Main takeaway from homework

  • Need to check for outliers and data misentries
  • Extrapolating trends from starting points, without a historical knowledge of where your starting point really exists can lead to dangerous analysis and predictions
    • Australian Wool production and clay production likely have very similar seasonality, cycles, and trends. However, because of a difference in starting points in the observed datasets, different conclusions can be drawn from each.
    • A similar trend likely exists in Australian gas versus US gasoline datasets.
  • stlplus package can be useful for decomposition and visualization, I explored the package rpubs links

2.1

A Use autoplot() to plot each of these in separate plots.

  • The data represents 3 time series dataframes
  • Below autoplot reveals
    • Gold series- is cyclic, and has trends.

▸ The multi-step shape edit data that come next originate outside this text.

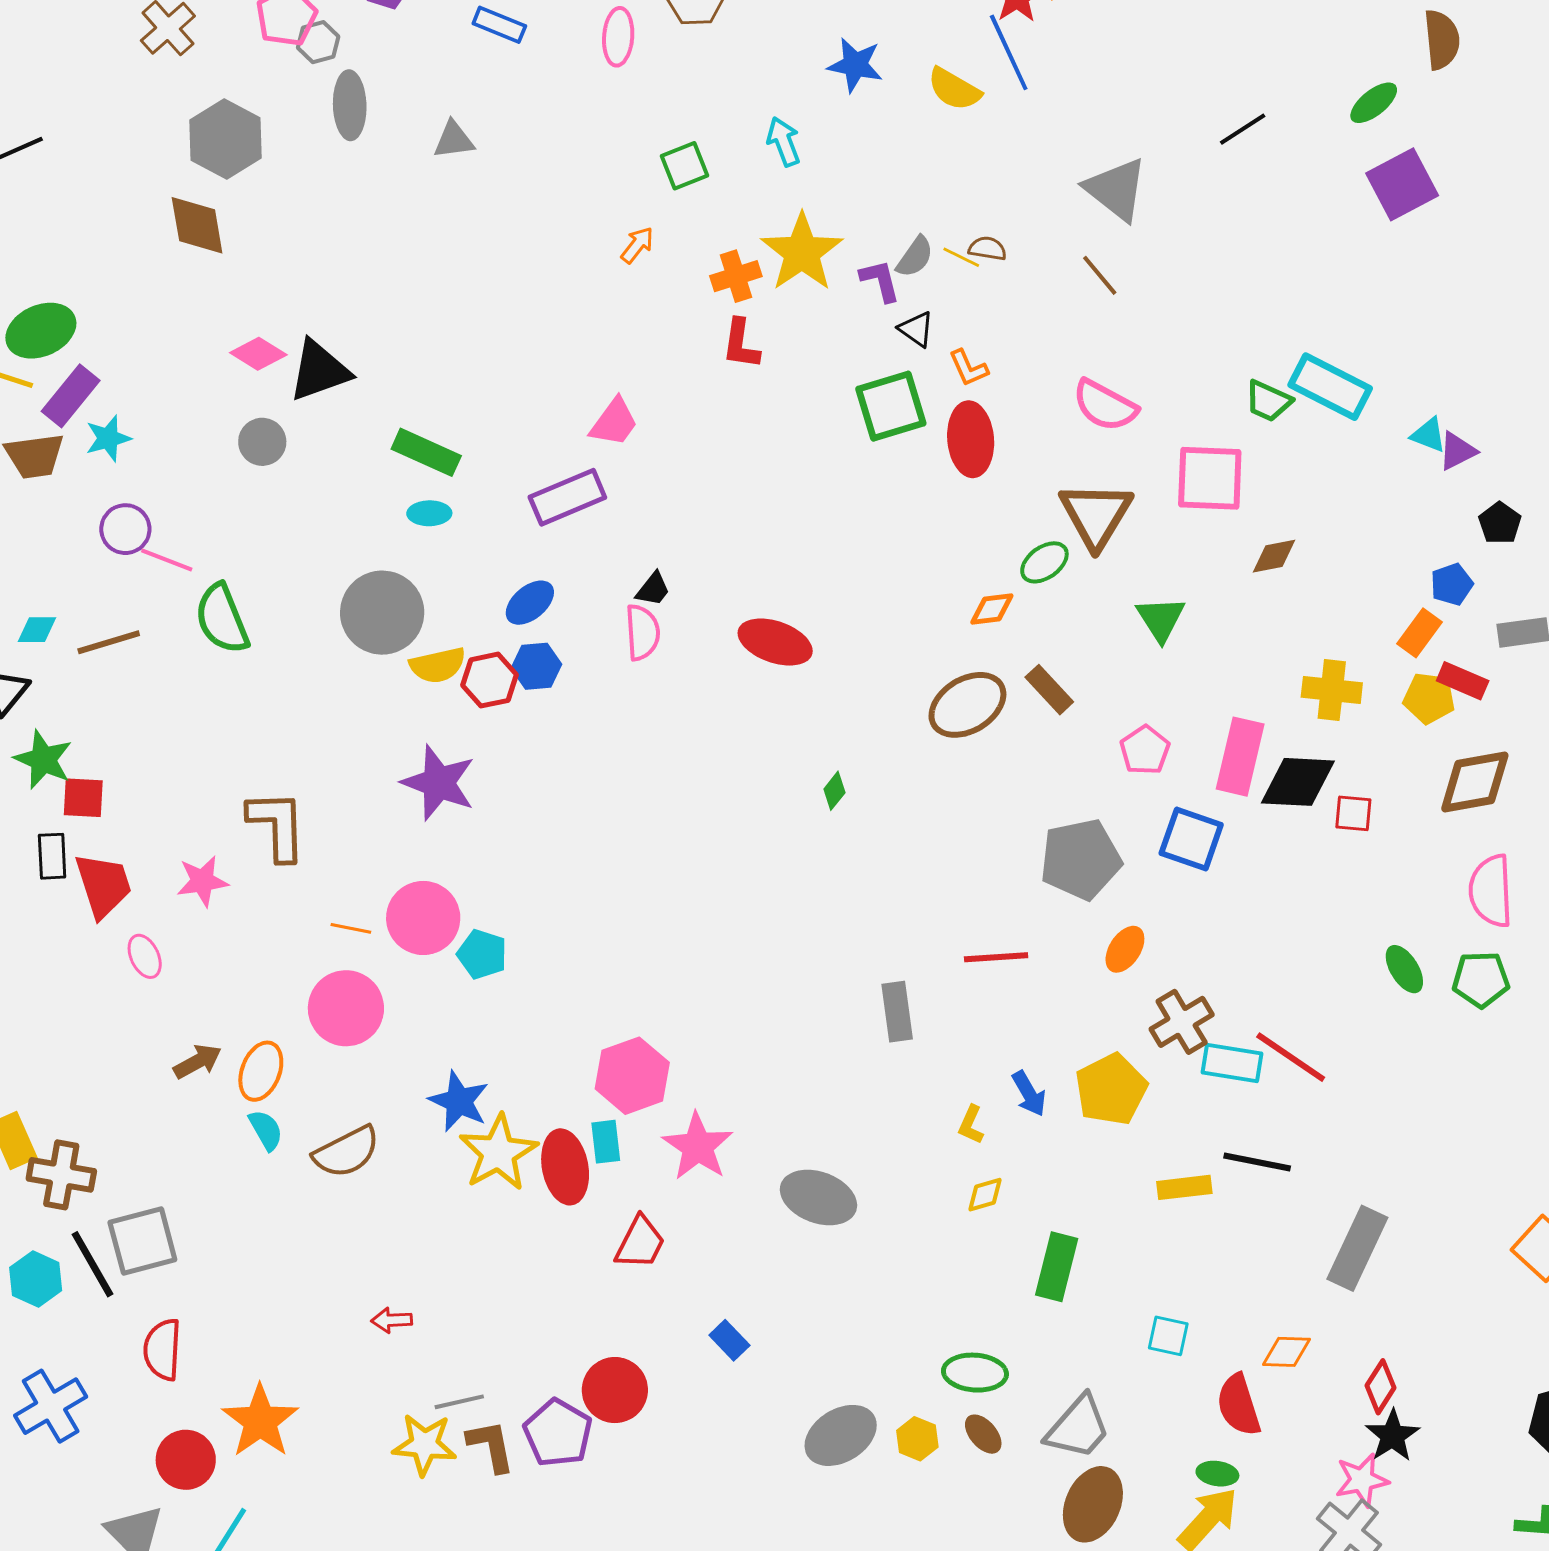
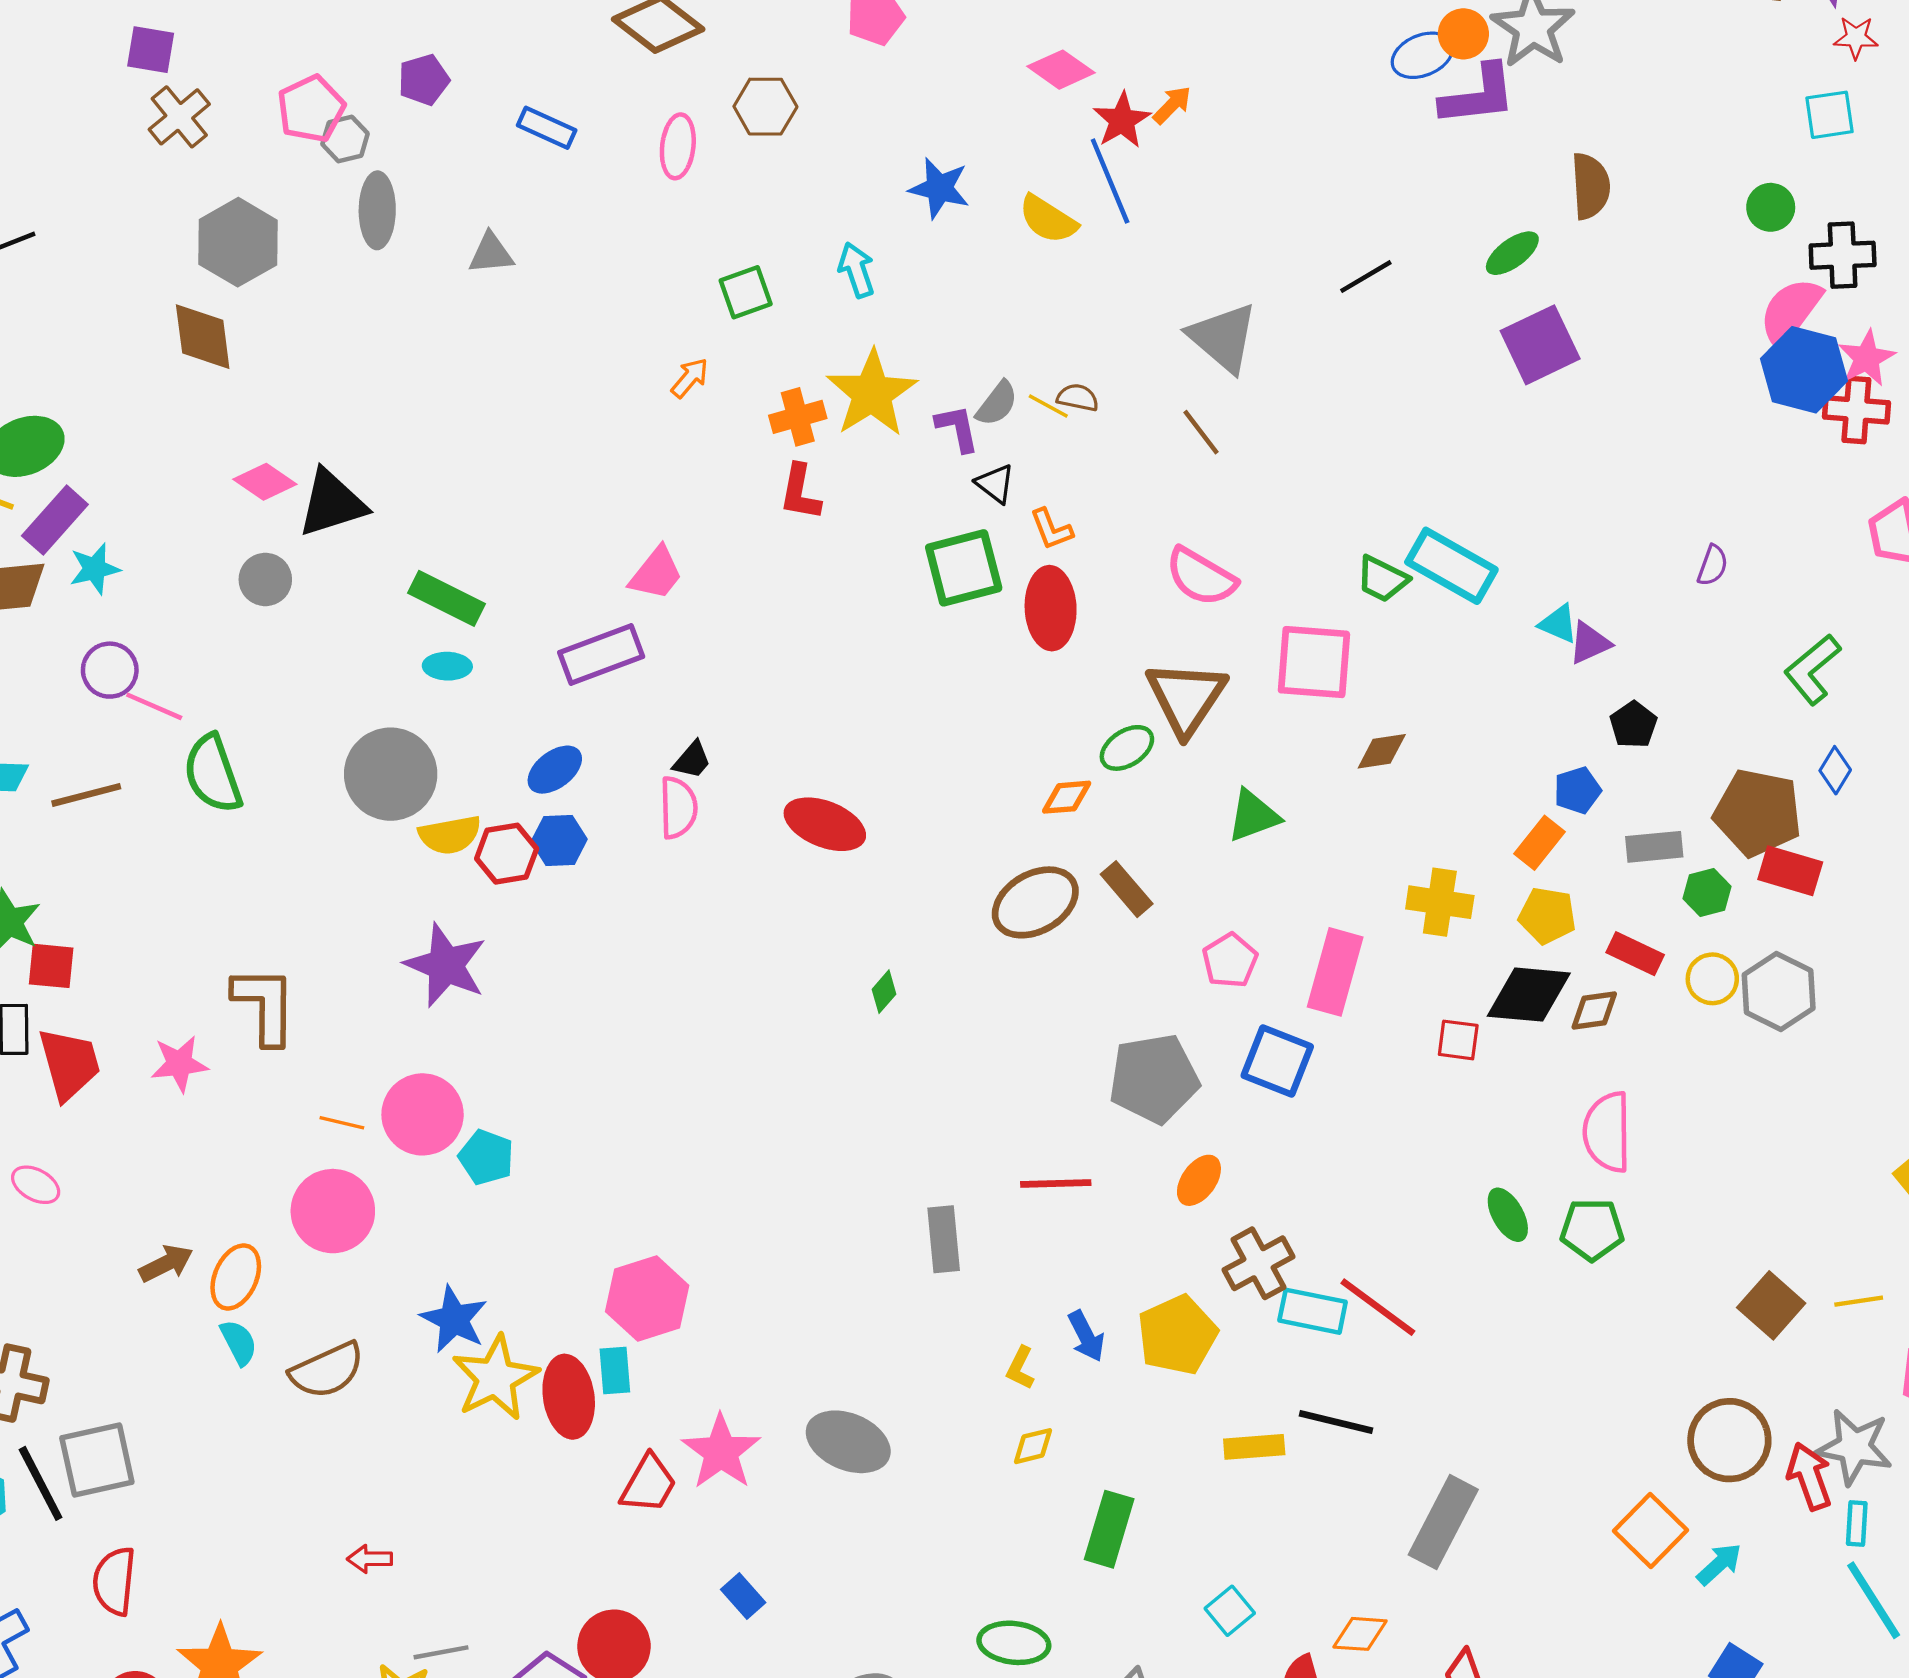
green triangle: (1161, 619) -> (1253, 816), turned 40
red rectangle: (1463, 681) -> (1635, 954), moved
black diamond: (1298, 782) -> (1529, 995), moved
brown diamond: (1475, 782) -> (1594, 1011), size x0.6
pink ellipse: (145, 956) -> (36, 1185), moved, turned -39
pink star: (698, 1146) -> (721, 1452), moved
cyan square: (1168, 1336) -> (1230, 1611), turned 36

It doesn’t appear to have seasonality beyond the single day fluctuations and its frequency is 1 day. The spike in the dataset around day 800, looks like an outlier
    • The Wool dataset- appears to be cyclical and seasonal. There was a large downward movement from 1972-75. From 75-92 it appears to not be cyclical and show only seasonal trends, but then something is happening at the end of the dataset in 1995 that causes it to spike. Its frequency is 4 representing quarters. Clearly wool sales reach bottom beginning of every year(summer), and peak in what looks like 2nd quarter(winter). Austraillia is in the southern hemisphere
      • it appears in 1974 a Reserve Price Scheme (RPS) was introduced to in Australia, perhaps that caused the decline. Setting a floor for price could potentially lower production
      • please see link for info on wool prices in Australia
      • This practice ended in 1992 and perhaps lead to the upward trend we may be seeing in 95
    • The gas data set- is seasonal and has a clear upward trend, and appears to be cyclical with increased movement in it’s price range as time increases
devtools::install_github("strboul/caseconverter")
# Comment out exploration
#?gold
# ?woolyrnq 
# ?gas
#tsdisplay(gold)
# tsdisplay(woolyrnq)
# tsdisplay(gas)
#str(gold)
plot_grid(autoplot(gold),autoplot(woolyrnq),autoplot(gas))

plot_grid(tsdisplay(gold)
,tsdisplay(woolyrnq),tsdisplay(gas))

B What is the frequency of each series?

  • Gold- 1 daily
  • wool- 4- quarterly
  • gas-12- monthly
print(list(frequency(gold),frequency(woolyrnq),frequency(gas)))
## [[1]]
## [1] 1
## 
## [[2]]
## [1] 4
## 
## [[3]]
## [1] 12
#time(gas)

#?frequency

C Use which.max() to spot the outlier in the gold series. Which observation was it?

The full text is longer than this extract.